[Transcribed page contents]
--- START ---

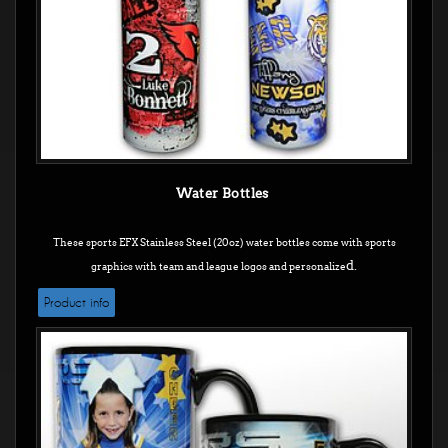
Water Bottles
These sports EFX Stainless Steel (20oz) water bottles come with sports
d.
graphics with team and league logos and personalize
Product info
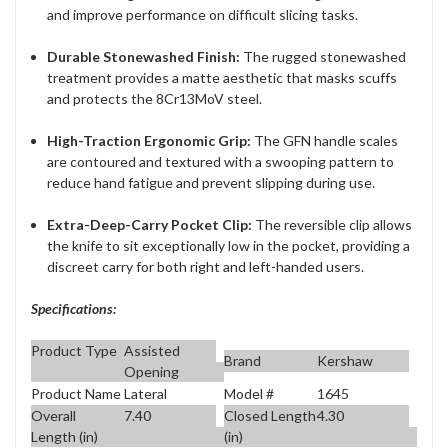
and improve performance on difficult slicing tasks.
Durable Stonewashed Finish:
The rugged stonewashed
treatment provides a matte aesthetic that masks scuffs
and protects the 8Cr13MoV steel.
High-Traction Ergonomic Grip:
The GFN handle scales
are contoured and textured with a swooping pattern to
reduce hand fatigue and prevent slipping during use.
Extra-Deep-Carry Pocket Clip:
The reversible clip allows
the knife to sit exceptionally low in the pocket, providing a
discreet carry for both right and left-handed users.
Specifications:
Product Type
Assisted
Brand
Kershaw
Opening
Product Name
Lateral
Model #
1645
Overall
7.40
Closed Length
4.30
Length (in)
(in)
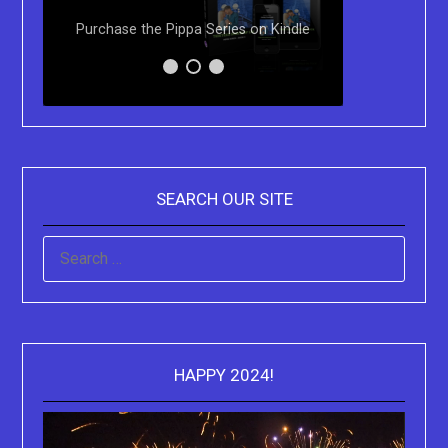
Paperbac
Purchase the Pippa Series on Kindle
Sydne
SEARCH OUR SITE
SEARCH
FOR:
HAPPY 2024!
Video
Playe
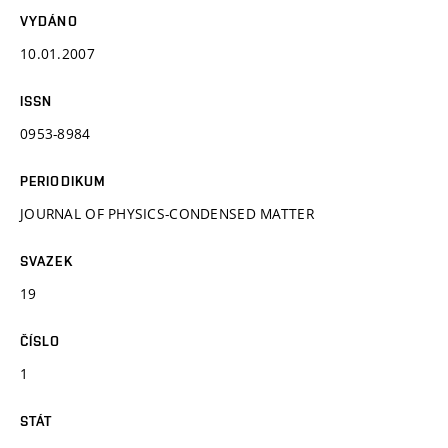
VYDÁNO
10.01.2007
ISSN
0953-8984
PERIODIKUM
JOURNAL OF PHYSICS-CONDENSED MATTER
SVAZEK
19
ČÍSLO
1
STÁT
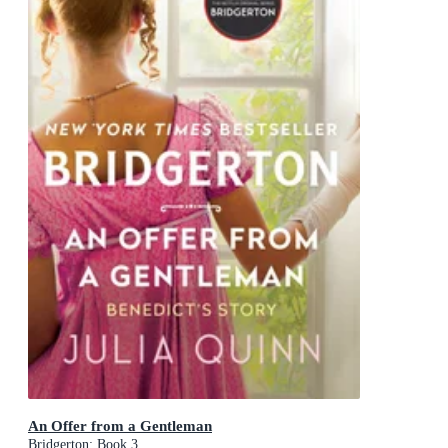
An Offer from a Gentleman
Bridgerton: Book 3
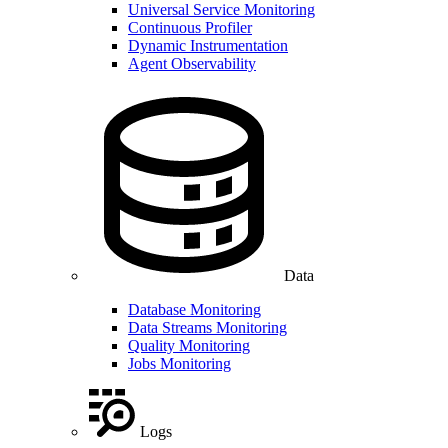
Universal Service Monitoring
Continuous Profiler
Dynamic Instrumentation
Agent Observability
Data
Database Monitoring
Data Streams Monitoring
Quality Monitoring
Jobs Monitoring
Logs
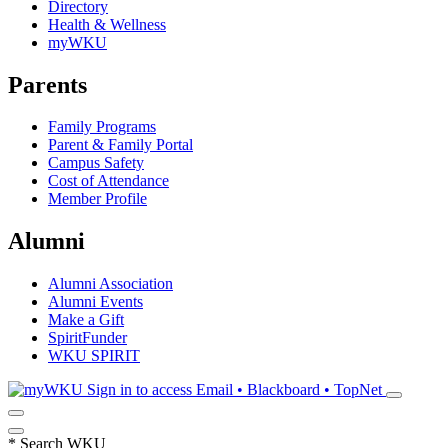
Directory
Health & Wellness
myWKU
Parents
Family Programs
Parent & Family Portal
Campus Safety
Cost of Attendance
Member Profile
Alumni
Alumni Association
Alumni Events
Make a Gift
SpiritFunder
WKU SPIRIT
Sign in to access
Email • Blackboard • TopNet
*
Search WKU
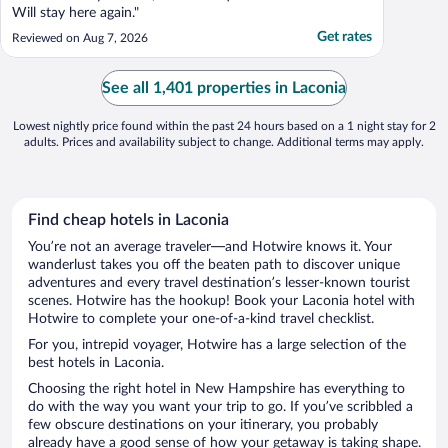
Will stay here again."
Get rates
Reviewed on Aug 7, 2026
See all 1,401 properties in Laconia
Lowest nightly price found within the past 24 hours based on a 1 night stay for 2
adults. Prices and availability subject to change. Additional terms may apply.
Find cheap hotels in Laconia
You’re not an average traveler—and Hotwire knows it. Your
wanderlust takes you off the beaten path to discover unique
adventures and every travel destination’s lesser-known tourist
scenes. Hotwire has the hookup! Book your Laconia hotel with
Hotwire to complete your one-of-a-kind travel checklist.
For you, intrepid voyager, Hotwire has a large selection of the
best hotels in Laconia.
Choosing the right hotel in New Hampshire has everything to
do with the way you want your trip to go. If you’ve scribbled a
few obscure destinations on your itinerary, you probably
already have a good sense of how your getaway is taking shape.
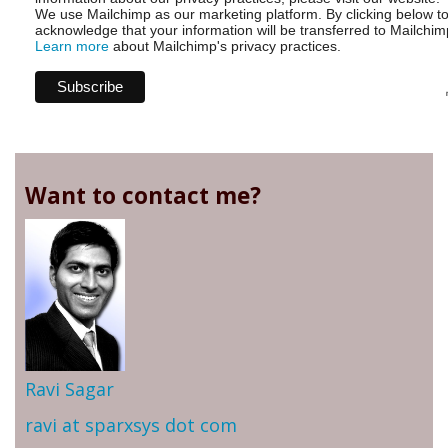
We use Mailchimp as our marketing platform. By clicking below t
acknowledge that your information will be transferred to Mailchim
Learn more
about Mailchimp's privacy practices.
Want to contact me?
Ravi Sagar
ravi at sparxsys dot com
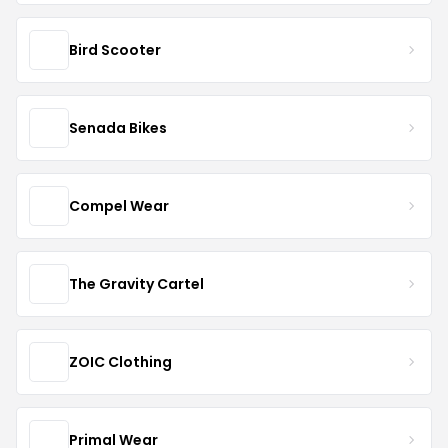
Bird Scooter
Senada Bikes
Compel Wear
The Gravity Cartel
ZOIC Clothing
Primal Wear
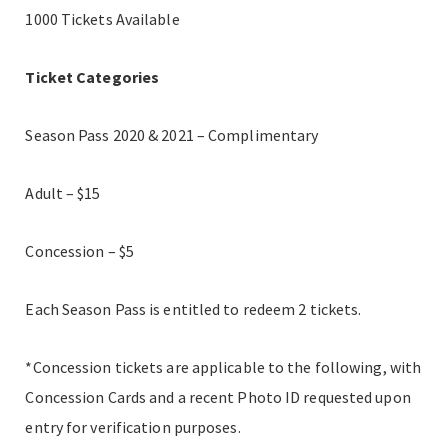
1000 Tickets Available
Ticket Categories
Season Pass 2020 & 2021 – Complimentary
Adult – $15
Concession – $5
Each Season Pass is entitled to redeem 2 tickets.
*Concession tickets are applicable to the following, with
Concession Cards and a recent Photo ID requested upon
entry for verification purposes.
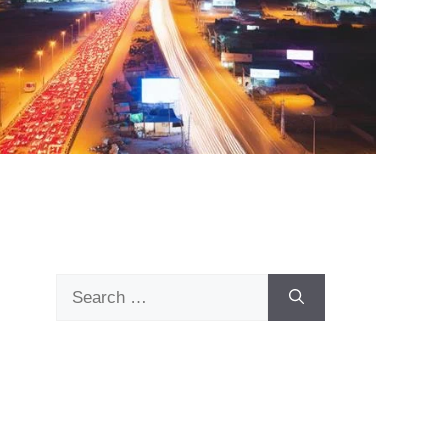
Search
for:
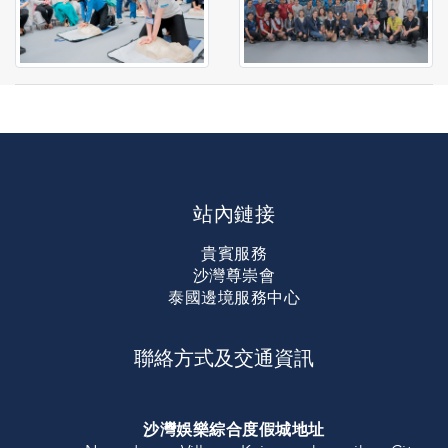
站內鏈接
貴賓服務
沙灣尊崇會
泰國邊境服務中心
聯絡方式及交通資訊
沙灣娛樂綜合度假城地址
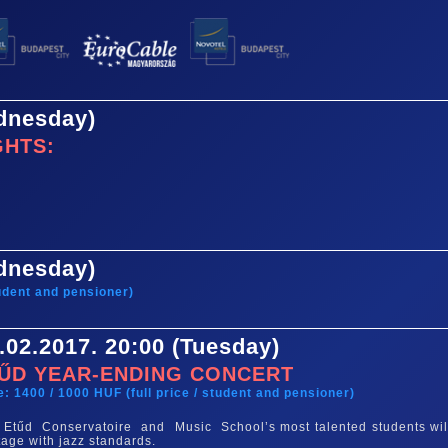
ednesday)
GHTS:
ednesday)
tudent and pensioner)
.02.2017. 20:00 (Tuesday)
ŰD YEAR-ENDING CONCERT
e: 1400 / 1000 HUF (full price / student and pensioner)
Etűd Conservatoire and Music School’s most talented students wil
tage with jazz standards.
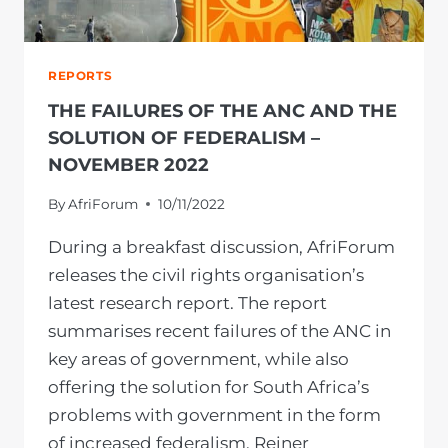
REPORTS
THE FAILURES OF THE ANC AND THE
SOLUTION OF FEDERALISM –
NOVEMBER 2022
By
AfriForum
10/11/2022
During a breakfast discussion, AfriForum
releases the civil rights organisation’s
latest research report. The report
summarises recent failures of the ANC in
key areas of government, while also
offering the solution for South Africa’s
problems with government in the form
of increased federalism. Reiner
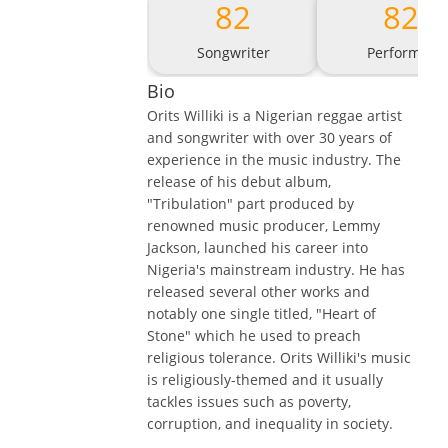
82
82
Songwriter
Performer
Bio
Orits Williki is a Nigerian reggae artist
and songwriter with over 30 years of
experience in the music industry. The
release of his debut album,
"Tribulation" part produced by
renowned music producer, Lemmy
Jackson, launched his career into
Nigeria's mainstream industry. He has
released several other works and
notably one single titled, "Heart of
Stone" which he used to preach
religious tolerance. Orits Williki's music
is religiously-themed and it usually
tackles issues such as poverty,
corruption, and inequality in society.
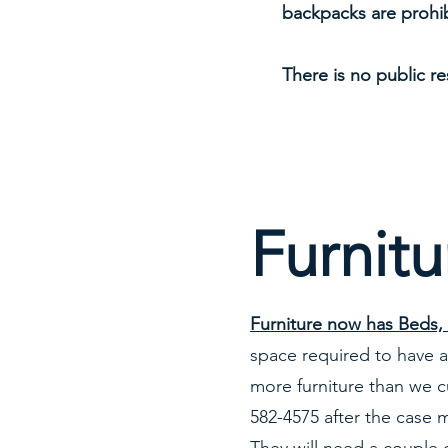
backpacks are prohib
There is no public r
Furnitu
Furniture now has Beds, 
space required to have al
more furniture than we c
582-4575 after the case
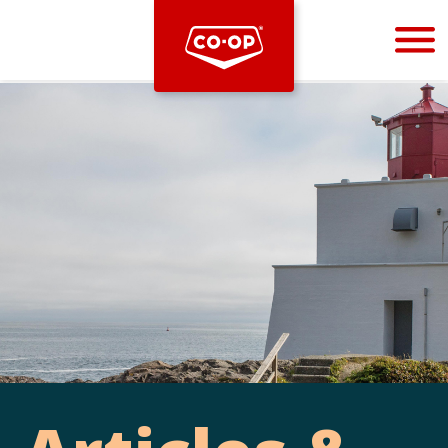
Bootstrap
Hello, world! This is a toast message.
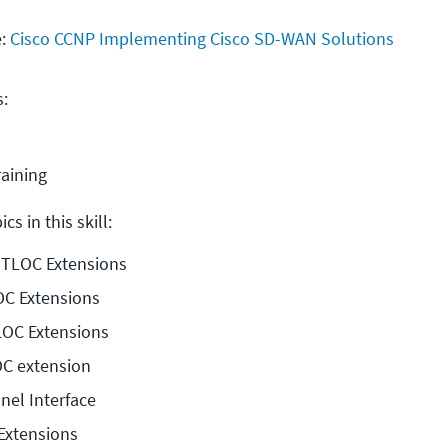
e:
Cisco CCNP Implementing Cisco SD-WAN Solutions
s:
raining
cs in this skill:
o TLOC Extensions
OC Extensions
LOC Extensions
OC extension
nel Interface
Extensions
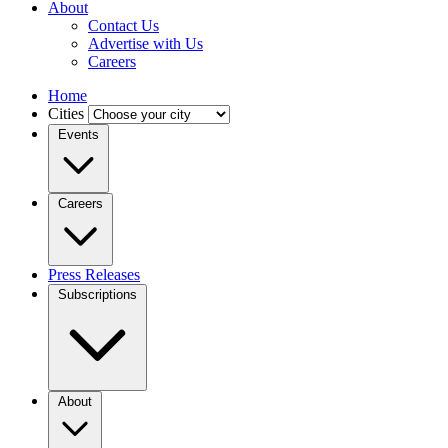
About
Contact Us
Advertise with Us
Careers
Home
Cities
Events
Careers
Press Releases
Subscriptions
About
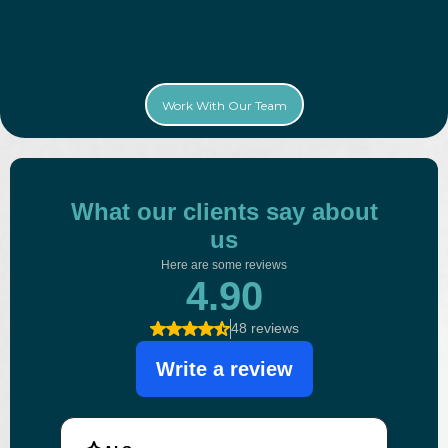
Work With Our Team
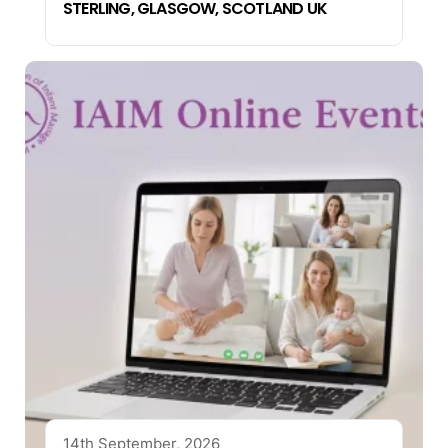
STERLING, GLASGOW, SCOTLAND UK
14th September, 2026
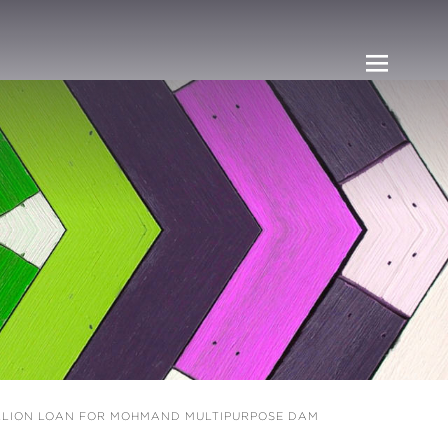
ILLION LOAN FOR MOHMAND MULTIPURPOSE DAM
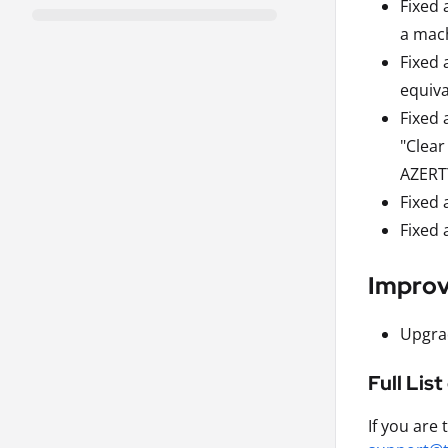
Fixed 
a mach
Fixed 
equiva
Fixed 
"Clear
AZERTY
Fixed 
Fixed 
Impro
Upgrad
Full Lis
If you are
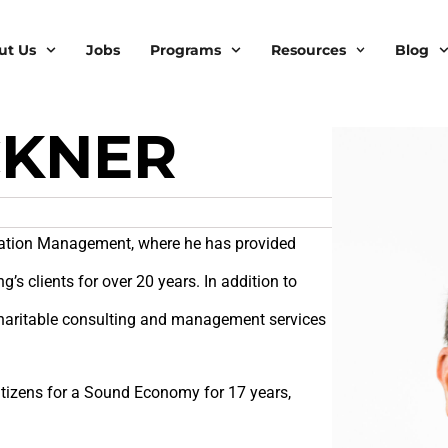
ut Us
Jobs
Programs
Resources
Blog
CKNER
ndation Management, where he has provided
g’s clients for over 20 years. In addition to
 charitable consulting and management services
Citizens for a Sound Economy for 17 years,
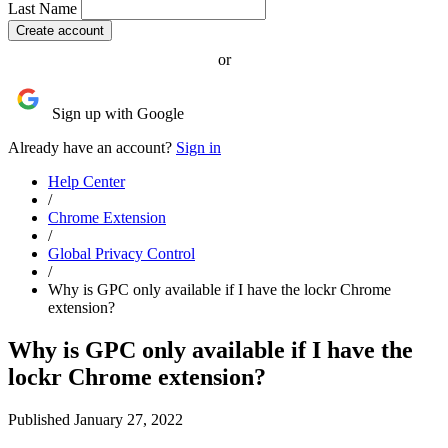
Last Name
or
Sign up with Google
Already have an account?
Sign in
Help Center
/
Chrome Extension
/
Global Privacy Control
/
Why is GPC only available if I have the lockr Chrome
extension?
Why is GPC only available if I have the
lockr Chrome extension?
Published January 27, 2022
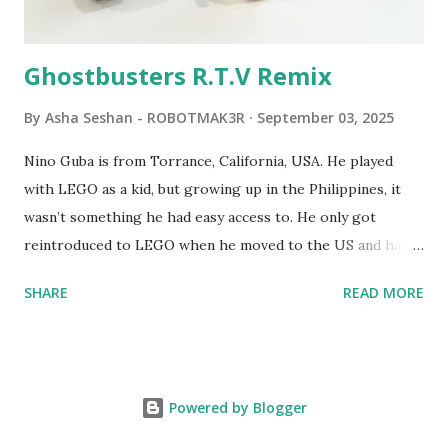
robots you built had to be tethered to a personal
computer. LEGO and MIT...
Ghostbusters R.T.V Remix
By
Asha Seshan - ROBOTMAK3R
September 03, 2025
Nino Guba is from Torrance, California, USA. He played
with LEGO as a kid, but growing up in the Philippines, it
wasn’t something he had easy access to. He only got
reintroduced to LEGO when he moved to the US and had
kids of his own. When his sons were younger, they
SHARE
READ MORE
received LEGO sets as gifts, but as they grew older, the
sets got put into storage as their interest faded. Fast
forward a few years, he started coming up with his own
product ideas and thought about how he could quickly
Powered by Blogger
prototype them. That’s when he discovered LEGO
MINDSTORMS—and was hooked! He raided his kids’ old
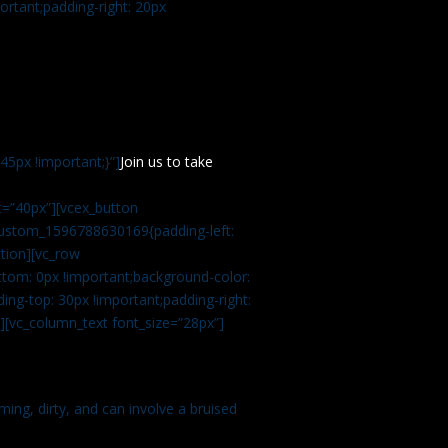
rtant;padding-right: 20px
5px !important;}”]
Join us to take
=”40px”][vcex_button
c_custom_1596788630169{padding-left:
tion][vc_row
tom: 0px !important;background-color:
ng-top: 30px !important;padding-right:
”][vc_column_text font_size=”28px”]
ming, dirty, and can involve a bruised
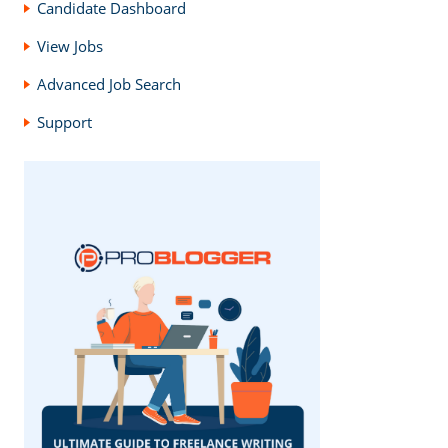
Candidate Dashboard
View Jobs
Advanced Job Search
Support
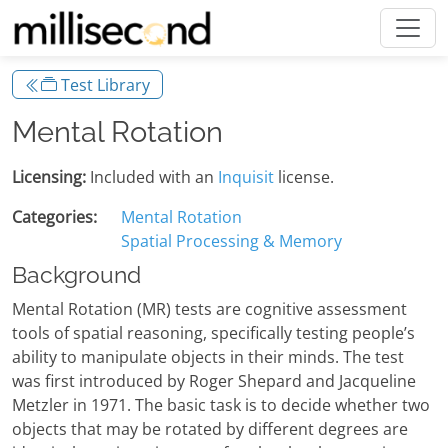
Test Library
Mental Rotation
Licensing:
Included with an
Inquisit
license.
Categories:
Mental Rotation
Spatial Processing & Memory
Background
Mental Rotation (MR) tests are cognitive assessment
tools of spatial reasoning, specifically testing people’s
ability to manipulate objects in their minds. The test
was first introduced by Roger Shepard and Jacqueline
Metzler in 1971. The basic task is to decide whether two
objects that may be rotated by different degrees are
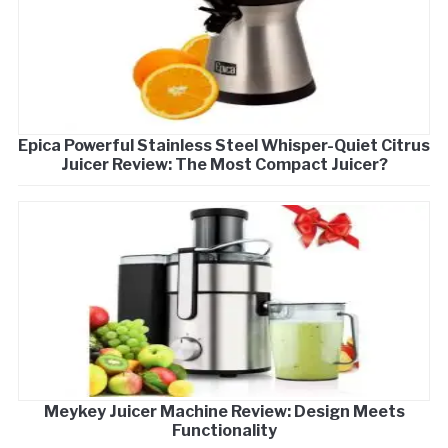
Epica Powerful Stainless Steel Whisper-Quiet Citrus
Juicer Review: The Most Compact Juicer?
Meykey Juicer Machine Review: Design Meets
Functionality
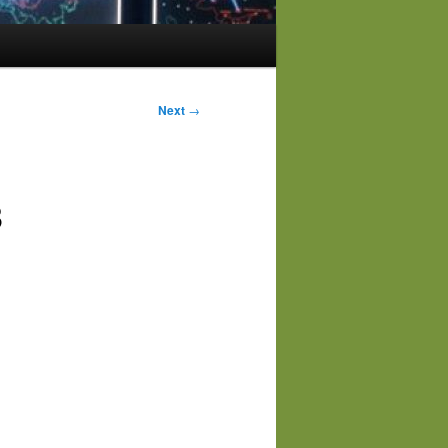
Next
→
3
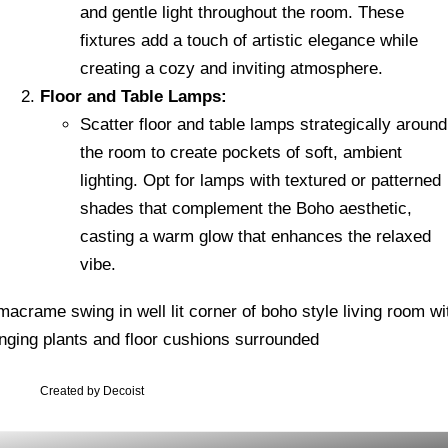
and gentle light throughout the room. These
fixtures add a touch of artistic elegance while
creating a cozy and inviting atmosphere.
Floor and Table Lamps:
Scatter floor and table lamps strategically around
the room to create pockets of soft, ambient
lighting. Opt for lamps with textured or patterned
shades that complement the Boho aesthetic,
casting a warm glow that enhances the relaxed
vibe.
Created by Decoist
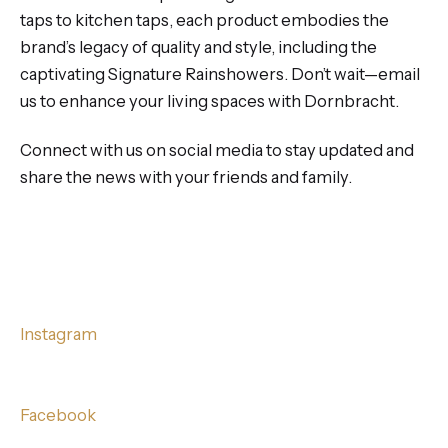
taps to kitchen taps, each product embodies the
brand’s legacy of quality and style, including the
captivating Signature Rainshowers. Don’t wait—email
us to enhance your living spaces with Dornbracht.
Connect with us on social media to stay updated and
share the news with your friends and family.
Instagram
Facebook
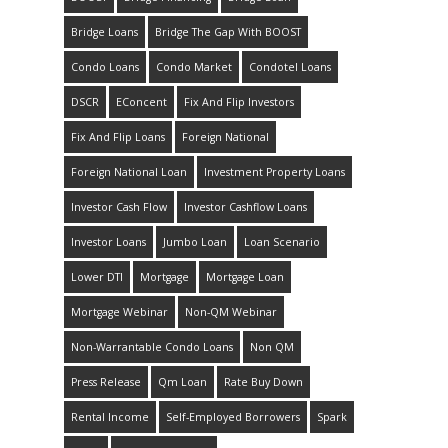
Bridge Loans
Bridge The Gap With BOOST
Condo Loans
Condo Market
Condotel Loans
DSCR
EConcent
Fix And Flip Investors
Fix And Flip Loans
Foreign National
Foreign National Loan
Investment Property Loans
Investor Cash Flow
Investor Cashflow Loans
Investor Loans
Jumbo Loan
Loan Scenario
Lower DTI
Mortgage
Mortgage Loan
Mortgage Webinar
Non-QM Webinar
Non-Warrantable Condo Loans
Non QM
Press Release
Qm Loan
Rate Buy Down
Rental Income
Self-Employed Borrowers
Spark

--- END ---

Problem statement —
Which lines of the entries contain "Mortgage"? Count them and write only the number.

Result —
3